Subsection 2.2.5 Examples of unitary matrices

In this unit, we will discuss a few situations where you may have encountered unitary matrices without realizing. Since few of us walk around pointing out to each other "Look, another matrix!" we first consider if a transformation (function) might be a linear transformation. This allows us to then ask the question "What kind of transformations we see around us preserve length?" After that, we discuss how those transformations are represented as matrices. That leaves us to then check whether the resulting matrix is unitary.

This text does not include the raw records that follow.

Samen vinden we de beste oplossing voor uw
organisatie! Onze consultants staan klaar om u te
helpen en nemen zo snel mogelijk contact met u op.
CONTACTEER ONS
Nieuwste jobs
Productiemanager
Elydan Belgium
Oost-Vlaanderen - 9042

Subsubsection 2.2.5.1 Rotations

A rotation in 2D, \(R_{\theta}: \R^2 \rightarrow \R^2 \text{,}\) takes a vector and rotates that vector through the angle \(\theta \text{:}\)

If you think about it,

  • If you scale a vector first and then rotate it, you get the same result as if you rotate it first and then scale it.

  • If you add two vectors first and then rotate, you get the same result as if you rotate them first and then add them.

Thus, a rotation is a linear transformation. Also, the above picture captures that a rotation preserves the length of the vector to which it is applied. We conclude that the matrix that represents a rotation should be a unitary matrix.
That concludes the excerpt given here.